- WHAT IS NEEDED -
With every picture left out, restate the listing below exactly as written.

- INFORMATION -

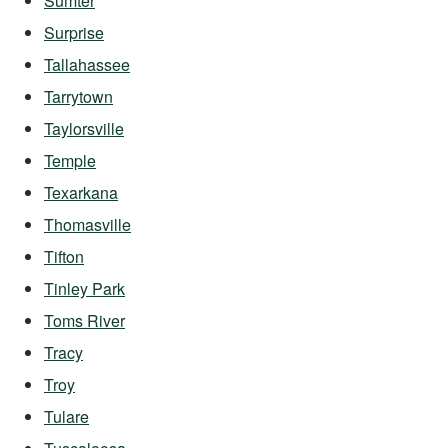
Sumter
Surprise
Tallahassee
Tarrytown
Taylorsville
Temple
Texarkana
Thomasville
Tifton
Tinley Park
Toms River
Tracy
Troy
Tulare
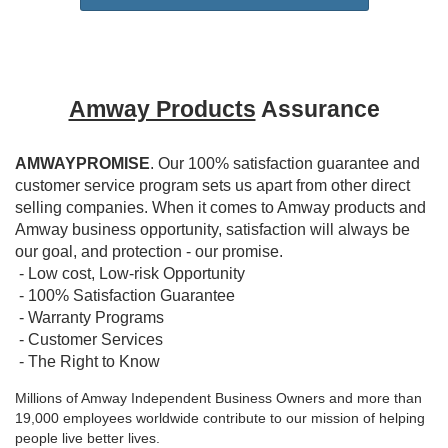
Amway Products
Assurance
AMWAYPROMISE
. Our 100% satisfaction guarantee and
customer service program sets us apart from other direct
selling companies. When it comes to Amway products and
Amway business opportunity, satisfaction will always be
our goal, and protection - our promise.
- Low cost, Low-risk Opportunity
- 100% Satisfaction Guarantee
- Warranty Programs
- Customer Services
- The Right to Know
Millions of Amway Independent Business Owners and more than
19,000 employees worldwide contribute to our mission of helping
people live better lives.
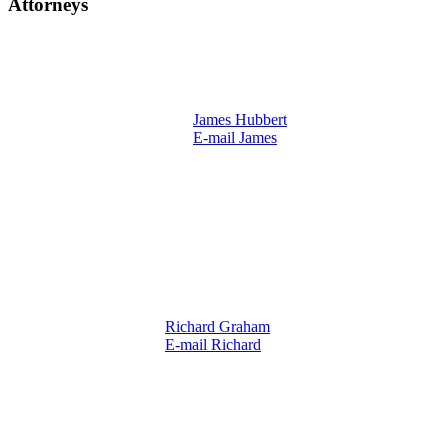
Attorneys
James Hubbert
E-mail James
Richard Graham
E-mail Richard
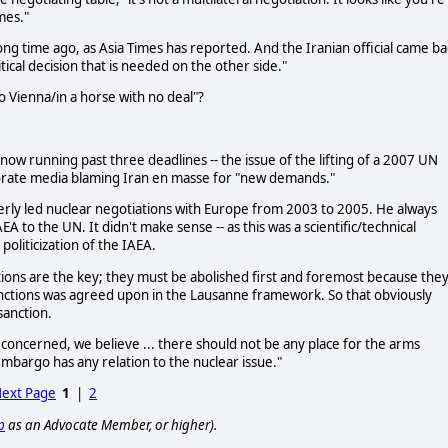
mes."
long time ago, as Asia Times has reported. And the Iranian official came ba
itical decision that is needed on the other side."
to Vienna/in a horse with no deal"?
now running past three deadlines -- the issue of the lifting of a 2007 UN
rate media blaming Iran en masse for "new demands."
merly led nuclear negotiations with Europe from 2003 to 2005. He always
EA to the UN. It didn't make sense -- as this was a scientific/technical
politicization of the IAEA.
tions are the key; they must be abolished first and foremost because the
 sanctions was agreed upon in the Lausanne framework. So that obviously
sanction.
is concerned, we believe ... there should not be any place for the arms
mbargo has any relation to the nuclear issue."
ext Page
1
|
2
p
as an Advocate Member, or higher).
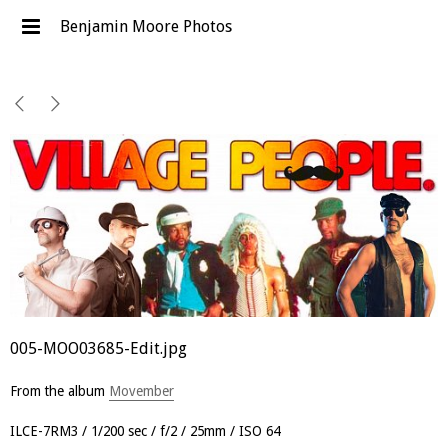
Benjamin Moore Photos
005-MOO03685-Edit.jpg
From the album
Movember
ILCE-7RM3
1/200 sec
f/2
25mm
ISO 64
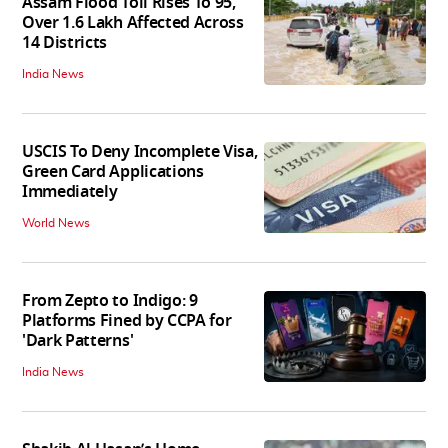
Assam Flood Toll Rises To 95,
Over 1.6 Lakh Affected Across
14 Districts
India News
USCIS To Deny Incomplete Visa,
Green Card Applications
Immediately
World News
From Zepto to Indigo: 9
Platforms Fined by CCPA for
'Dark Patterns'
India News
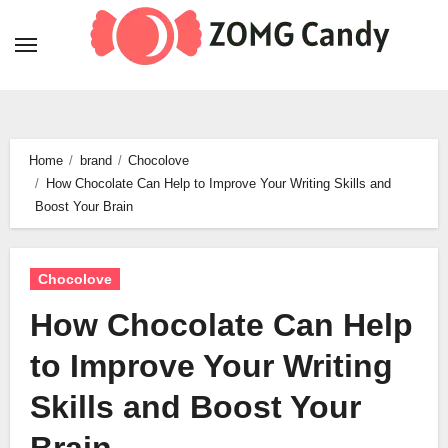
Skip
to
content
Home
brand
Chocolove
How Chocolate Can Help to Improve Your Writing Skills and
Boost Your Brain
Chocolove
How Chocolate Can Help
to Improve Your Writing
Skills and Boost Your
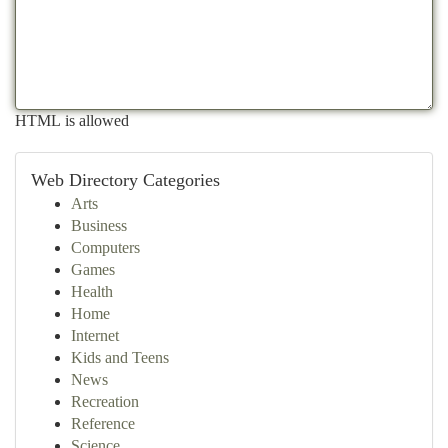
HTML is allowed
Web Directory Categories
Arts
Business
Computers
Games
Health
Home
Internet
Kids and Teens
News
Recreation
Reference
Science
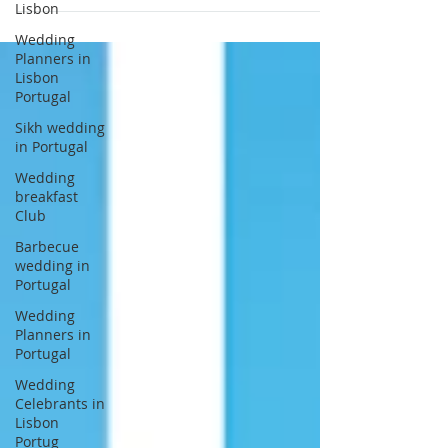
Lisbon
wedding in Sintra at Monserrate Palace
Wedding
and Pena Palace Portugal. Sana and Sam
Planners in
got married last July 2017 in the company
Lisbon
of their beloved ones. Thank you to Sana
Portugal
and Sam for choosing Lisbon Wedding
Sikh wedding
Planner and Wedding Venues Portugal
in Portugal
Credits: Venues: Monserrate Palace Sintra
Wedding
Portugal and Pena Palace Sintra Portugal
breakfast
Planners: L
Club
Barbecue
wedding in
Portugal
Wedding
Planners in
Portugal
Wedding
Celebrants in
Lisbon
Portug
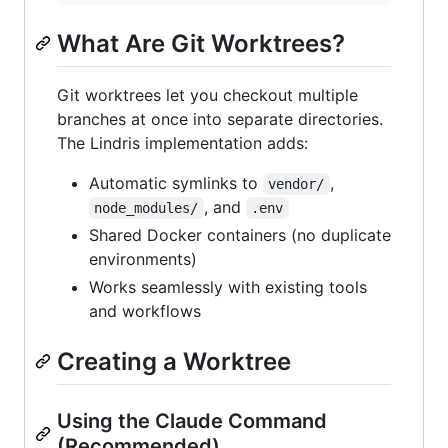
What Are Git Worktrees?
Git worktrees let you checkout multiple
branches at once into separate directories.
The Lindris implementation adds:
Automatic symlinks to
,
vendor/
, and
node_modules/
.env
Shared Docker containers (no duplicate
environments)
Works seamlessly with existing tools
and workflows
Creating a Worktree
Using the Claude Command
(Recommended)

- SOLUTION -
Sumter
Surprise
Tallahassee
Tarrytown
Taylorsville
Temple
Texarkana
Thomasville
Tifton
Tinley Park
Toms River
Tracy
Troy
Tulare
Amway Products
Assurance
AMWAYPROMISE
. Our 100% satisfaction guarantee and
customer service program sets us apart from other direct
selling companies. When it comes to Amway products and
Amway business opportunity, satisfaction will always be
our goal, and protection - our promise.
- Low cost, Low-risk Opportunity
- 100% Satisfaction Guarantee
- Warranty Programs
- Customer Services
- The Right to Know
Millions of Amway Independent Business Owners and more than
19,000 employees worldwide contribute to our mission of helping
people live better lives.
Attorneys
James Hubbert
E-mail James
Richard Graham
E-mail Richard
mes."
long time ago, as Asia Times has reported. And the Iranian official came ba
itical decision that is needed on the other side."
to Vienna/in a horse with no deal"?
now running past three deadlines -- the issue of the lifting of a 2007 UN
rate media blaming Iran en masse for "new demands."
merly led nuclear negotiations with Europe from 2003 to 2005. He always
EA to the UN. It didn't make sense -- as this was a scientific/technical
politicization of the IAEA.
tions are the key; they must be abolished first and foremost because the
 sanctions was agreed upon in the Lausanne framework. So that obviously
sanction.
is concerned, we believe ... there should not be any place for the arms
mbargo has any relation to the nuclear issue."
ext Page
1
|
2
p
as an Advocate Member, or higher).
Benjamin Moore Photos
005-MOO03685-Edit.jpg
From the album
Movember
ILCE-7RM3
1/200 sec
f/2
25mm
ISO 64
Assam Flood Toll Rises To 95,
Over 1.6 Lakh Affected Across
14 Districts
India News
USCIS To Deny Incomplete Visa,
Green Card Applications
Immediately
World News
From Zepto to Indigo: 9
Platforms Fined by CCPA for
'Dark Patterns'
India News
Skip
to
content
Home
brand
Chocolove
How Chocolate Can Help to Improve Your Writing Skills and
Boost Your Brain
Chocolove
How Chocolate Can Help
to Improve Your Writing
Skills and Boost Your
HTML is allowed
Web Directory Categories
Arts
Business
Computers
Games
Health
Home
Internet
Kids and Teens
News
Recreation
Reference
Science
Lisbon
wedding in Sintra at Monserrate Palace
Wedding
and Pena Palace Portugal. Sana and Sam
Planners in
got married last July 2017 in the company
Lisbon
of their beloved ones. Thank you to Sana
Portugal
and Sam for choosing Lisbon Wedding
Sikh wedding
Planner and Wedding Venues Portugal
in Portugal
Credits: Venues: Monserrate Palace Sintra
Wedding
Portugal and Pena Palace Sintra Portugal
breakfast
Planners: L
Club
Barbecue
wedding in
Portugal
Wedding
Planners in
Portugal
Wedding
Celebrants in
Lisbon
Portug
What Are Git Worktrees?
Git worktrees let you checkout multiple
branches at once into separate directories.
The Lindris implementation adds:
Automatic symlinks to
,
vendor/
, and
node_modules/
.env
Shared Docker containers (no duplicate
environments)
Works seamlessly with existing tools
and workflows
Creating a Worktree
Using the Claude Command
(Recommended)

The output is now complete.